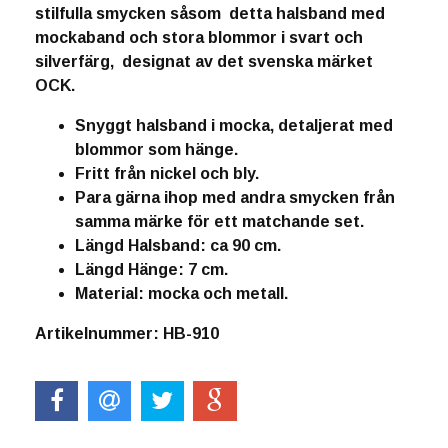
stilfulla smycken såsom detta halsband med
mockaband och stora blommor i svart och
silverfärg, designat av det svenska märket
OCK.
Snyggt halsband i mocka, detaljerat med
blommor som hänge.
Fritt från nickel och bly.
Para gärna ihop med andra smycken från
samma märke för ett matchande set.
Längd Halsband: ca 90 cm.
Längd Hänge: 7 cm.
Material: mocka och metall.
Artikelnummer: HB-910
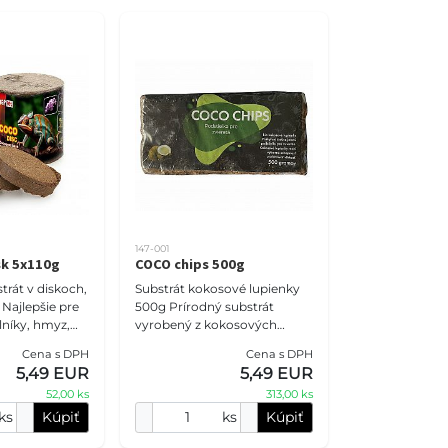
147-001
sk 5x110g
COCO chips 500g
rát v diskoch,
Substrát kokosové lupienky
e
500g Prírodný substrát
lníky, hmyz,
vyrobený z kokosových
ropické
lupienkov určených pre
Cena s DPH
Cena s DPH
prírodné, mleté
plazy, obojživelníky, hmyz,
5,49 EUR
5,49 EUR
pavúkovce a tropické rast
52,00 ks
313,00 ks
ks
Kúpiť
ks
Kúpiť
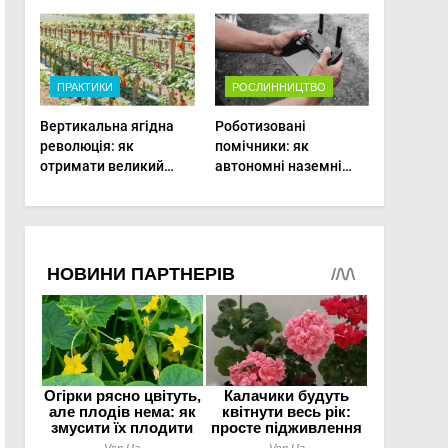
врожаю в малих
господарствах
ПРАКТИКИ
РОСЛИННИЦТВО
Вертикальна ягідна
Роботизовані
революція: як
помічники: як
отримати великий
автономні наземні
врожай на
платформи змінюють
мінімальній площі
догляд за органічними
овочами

........

--- What is required ---
Can the entries above be repeated exactly, without their pictures?

--- Reply to the task ---
stilfulla smycken såsom detta halsband med
mockaband och stora blommor i svart och
silverfärg, designat av det svenska märket
OCK.
Snyggt halsband i mocka, detaljerat med
blommor som hänge.
Fritt från nickel och bly.
Para gärna ihop med andra smycken från
samma märke för ett matchande set.
Längd Halsband: ca 90 cm.
Längd Hänge: 7 cm.
Material: mocka och metall.
Artikelnummer: HB-910
147-001
sk 5x110g
COCO chips 500g
rát v diskoch,
Substrát kokosové lupienky
e
500g Prírodný substrát
lníky, hmyz,
vyrobený z kokosových
ropické
lupienkov určených pre
Cena s DPH
Cena s DPH
prírodné, mleté
plazy, obojživelníky, hmyz,
5,49 EUR
5,49 EUR
pavúkovce a tropické rast
52,00 ks
313,00 ks
ks
Kúpiť
ks
Kúpiť
врожаю в малих
господарствах
ПРАКТИКИ
РОСЛИННИЦТВО
Вертикальна ягідна
Роботизовані
революція: як
помічники: як
отримати великий
автономні наземні
врожай на
платформи змінюють
мінімальній площі
догляд за органічними
овочами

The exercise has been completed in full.